四日市市上下水道局は7月1日、酒を飲んだ翌朝に自家用車を運転し、自宅前の水路に転落する事故を起こしたとして、技術部下水建設課に所属する係長級の男性職員を停職12カ月の懲戒処分にしたと発表した。
市上下水道局によると、男性職員は今年1月1日の夜、自宅で500ミリリットル入りの酎ハイを計8本飲んだ。翌2日午前5時ごろ、酒類や食料品を買いに行くため自家用車を運転したところ、自宅前の水路に脱輪し、車ごと転落した。
車は上下逆さまになる形で横転し、職員は自力で外へ出られなくなった。家族が119番通報し、駆けつけた警察の検査で、職員の呼気から基準値を超えるアルコールが確認された。検出値は呼気1リットルあたり0.47ミリグラムだったという。

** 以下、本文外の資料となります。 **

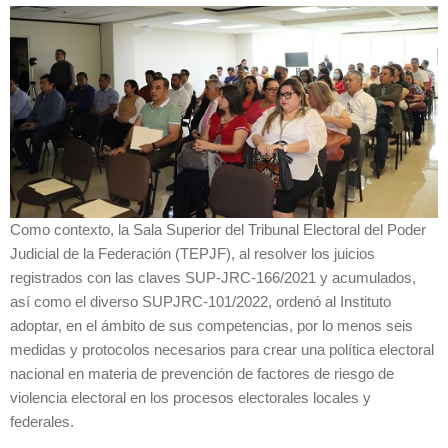
Como contexto, la Sala Superior del Tribunal Electoral del Poder
Judicial de la Federación (TEPJF), al resolver los juicios
registrados con las claves SUP-JRC-166/2021 y acumulados,
así como el diverso SUPJRC-101/2022, ordenó al Instituto
adoptar, en el ámbito de sus competencias, por lo menos seis
medidas y protocolos necesarios para crear una política electoral
nacional en materia de prevención de factores de riesgo de
violencia electoral en los procesos electorales locales y
federales.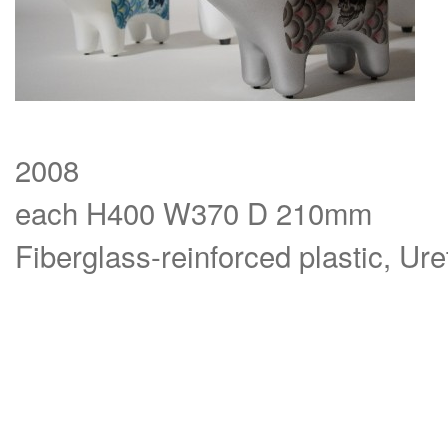
2008
each H400 W370 D 210mm
Fiberglass-reinforced plastic, Ur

職員は事故当日の朝、所属長に事案を報告した。局側の説明では、職員は「6時間ほど寝たので大丈夫だと思った」と話していたとされる。
その後、職員は不起訴処分となったが、市上下水道局は、公務員としての信用を著しく損ねた行為だとして、7月1日付で停職12カ月の処分を決めた。
局幹部は記者会見で、飲酒運転が市民の生命や安全を脅かしかねない重大な行為であると説明した。職員本人については、公務員としての責任を重く受け止め、信頼を損ねたことを反省しているとしている。

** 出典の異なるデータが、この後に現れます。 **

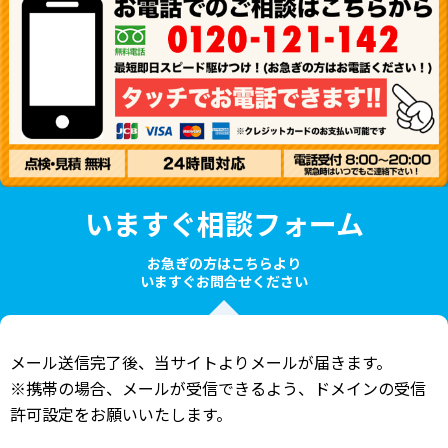
いますぐ相談フォーム
お急ぎの方はこちらより
いますぐお問合せください
メール送信完了後、当サイトよりメールが届きます。
※携帯の場合、メールが受信できるよう、ドメインの受信
許可設定をお願いいたします。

今回の事案で問われるのは、いわゆる「翌朝の飲酒運転」に対する認識の甘さだ。職員は一定時間の睡眠を取ったと説明しているが、前夜の飲酒量は多く、実際に事故後の検査でアルコールが検出されている。飲酒後に時間が経過していても、体内にアルコールが残る可能性はあり、運転判断の危険性が改めて浮き彫りになった。
四日市市上下水道局は事故後、緊急で課長会議を開き、全職員に対して法令遵守の徹底を指示した。今後は、飲酒運転防止に向けた注意喚起、服務規律の再確認、管理職を通じた職員指導を進めるとしている。
市民生活を支える上下水道部門の職員による飲酒運転事案だけに、組織としての信頼回復と、再発防止策の実効性が問われる。
編集部まとめ
四日市市上下水道局の係長級男性職員が、飲酒翌朝に自家用車を運転し、自宅前の水路に転落する事故を起こしたとして、停職12カ月の懲戒処分を受けた。
焦点は次の4点。
・前夜に500ミリリットル入り酎ハイを8本飲んでいたこと
・約6時間寝た後に「大丈夫」と判断して運転したこと
・呼気から基準値を超えるアルコールが確認されたこと
・公務員として市民の信頼を損ねた行為に、組織がどう再発防止を徹底するか
不起訴処分となった一方、市上下水道局は信用失墜行為として重く見て、停職12カ月の処分を決めた。今後は、飲酒運転防止に向けた職員教育と、管理職による服務規律の徹底が問われる。
記事注記:四日市市上下水道局の発表、記者会見での説明、各社報道を基に構成しています。処分内容や事故状況については、今後の発表により更新される可能性があります。
Q1. 何が起きたのですか?
A. 四日市市上下水道局の係長級男性職員が、飲酒した翌朝に自家用車を運転し、自宅前の水路に転落する事故を起こしました。
Q2. どのような処分になりましたか?
A. 四日市市上下水道局は7月1日付で、職員を停職12カ月の懲戒処分にしました。
Q3. どれくらい飲酒していたのですか?
A. 職員は事故前夜、自宅で500ミリリットル入りの酎ハイを8本飲んでいたとされています。
Q4. アルコールは検出されたのですか?
A. 警察の検査で、呼気1リットルあたり0.47ミリグラムのアルコールが確認されました。
Q5. 職員はなぜ運転したのですか?
A. 職員は「6時間ほど寝たので大丈夫だと思った」と話していたとされ、酒類や食料品を購入するために運転したということです。